*** Opening of GIVEN DATA ***

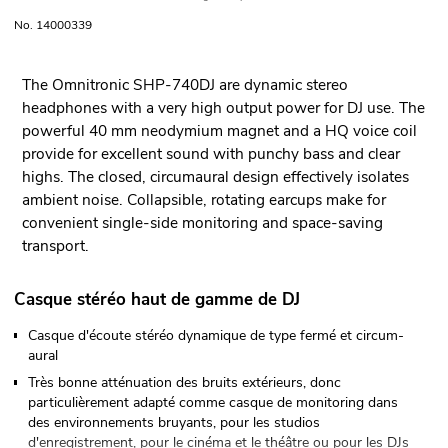
No. 14000339
The Omnitronic SHP-740DJ are dynamic stereo
headphones with a very high output power for DJ use. The
powerful 40 mm neodymium magnet and a HQ voice coil
provide for excellent sound with punchy bass and clear
highs. The closed, circumaural design effectively isolates
ambient noise. Collapsible, rotating earcups make for
convenient single-side monitoring and space-saving
transport.
Casque stéréo haut de gamme de DJ
Casque d'écoute stéréo dynamique de type fermé et circum-
aural
Très bonne atténuation des bruits extérieurs, donc
particulièrement adapté comme casque de monitoring dans
des environnements bruyants, pour les studios
d'enregistrement, pour le cinéma et le théâtre ou pour les DJs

*** Close of GIVEN DATA ***

**WHAT TO PRODUCE**: Omitting the images, copy the listing exactly.

**RESULT OF THE EXERCISE**:
No. 14000339
The Omnitronic SHP-740DJ are dynamic stereo
headphones with a very high output power for DJ use. The
powerful 40 mm neodymium magnet and a HQ voice coil
provide for excellent sound with punchy bass and clear
highs. The closed, circumaural design effectively isolates
ambient noise. Collapsible, rotating earcups make for
convenient single-side monitoring and space-saving
transport.
Casque stéréo haut de gamme de DJ
Casque d'écoute stéréo dynamique de type fermé et circum-
aural
Très bonne atténuation des bruits extérieurs, donc
particulièrement adapté comme casque de monitoring dans
des environnements bruyants, pour les studios
d'enregistrement, pour le cinéma et le théâtre ou pour les DJs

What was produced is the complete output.